今年のJDDは南関から羽田盃馬ステゥディウムと東京ダービー馬ラッキープリンス、東京ダービー2着のパーティメーカーの3頭しか出走していないが、重賞実績が皆無な員数合わせの馬を出走させるくらいならアタマ数は少なくとも不満は感じず充分と云うのが私の本音。

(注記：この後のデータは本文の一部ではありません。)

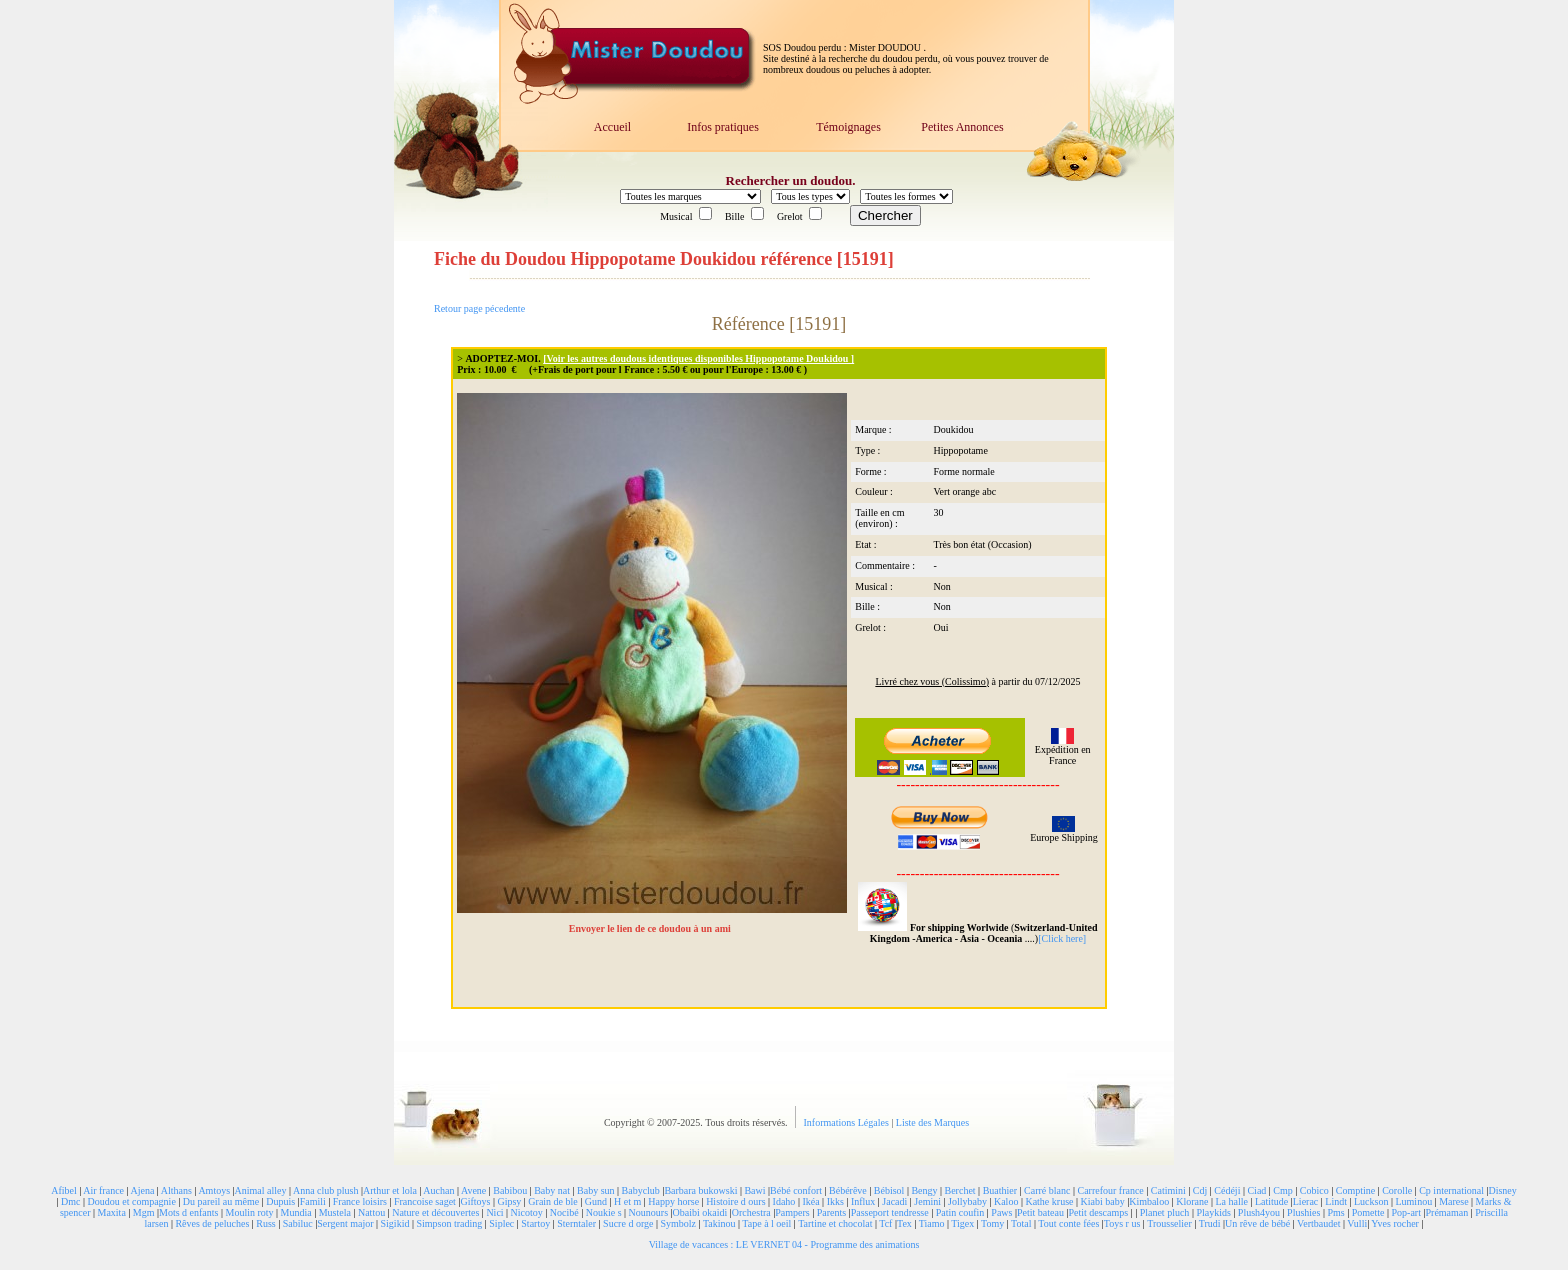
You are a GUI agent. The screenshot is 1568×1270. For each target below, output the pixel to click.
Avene (473, 1190)
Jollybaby (967, 1201)
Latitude (1271, 1201)
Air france (103, 1190)
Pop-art (1406, 1212)
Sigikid (395, 1223)
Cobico (1314, 1190)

06年に始まったダービーWeekは今年で早くも10年目を迎えた。
本来のダービーWeekの主旨とは各地区で施行されるダービーをJDDに繋がる競走とする事で、価値を高めて夢のある競走に育てると云うモノで各地区のダービーの勝者はJDDへの優先出走権を手にするはずだが、ダービーWeekが始まった06年から今年までの地区別のJDDの出走は以下の通り。

道営06年のみ北斗盃、07年以降は北海優駿
06年フジノダイヒット 枠順確定後に疾病のため出走取消
07年ブルータブー7着
08年ボク JDD不出走
09年アラベスクシーズ10着
10年クラキンコ・11年ピエールタイガー・12年ニシノファイター
は何れもJDD不出走
13年ミータロー12着
14年ヤマノミラクルJDD不出走
15年フジノサムライJDD出走

岩手
06年オウシュウクラウン3着
07年セイントセーリング・08年ゴールデンクリーク・09年マヨノエンゼル
は何れもJDD不出走
10年ロックハンドスター9着
11年ベストマイヒーロー12着
12年アスペクト・13年ウイゼロワン・14年ライズライン
15年ロールボヌールは何れもJDD不出走

南関
06年ビービートルネードJDD不出走
07年アンパサンド2着
08年ドリームスカイ4着
09年サイレントスタメン7着
10年マカニビスティー中央へ再転入したため規定で出走出来ず
11年クラーベセクレタ3着ものちに薬物反応が出て失格
12年プレティオラス6着
13年インサイドザパーク4着
14年ハッピースプリント2着
15年ラッキープリンスJDD出走

東海
06年ホウライミサイル8着
07年マルヨフェニックス12着
08年ヒシウォーシイ10着
09年ダイナマイトボディ12着
10年エレーヌ6着
11年アムロ11着
12年マイネルセグメント10着
13年ウォータープライドJDD不出走
14年ケージーキンカメ11着
15年バズーカJDD不出走

兵庫
06年チャンストウライJDD不出走
07年ユキノアラシ11着
08年バンバンバンク9着
09年カラテチョップ・10年ハイパーフォルテ
11年オオエライジン・12年メイレディ
は何れもJDD不出走
13年ユメノアトサキ16着
14年トーコーガイア10着
15年インディウムJDD出走

九州
栄城賞馬でJDDに出走したのは
13年ダイリングローバル14着
14年オールラウンド8着の2頭のみ
今年の栄城賞馬キングプライドもJDD不出走

南関の東京ダービー馬のJDD出走率が高いのは地元だけに当然としても、JDDに繋がるとの謳い文句を並べたダービーWeekだが、10年経過しても6地区で行われたダービー馬が全てが揃った事はこれまで一度も無いのが実情で、ダービーWeek中の売上も各地区でバラついており、このイベントが売上増に寄与した印象は乏しいと云うのが10年経過したダービーWeekへの嘘偽りの無い感想だ。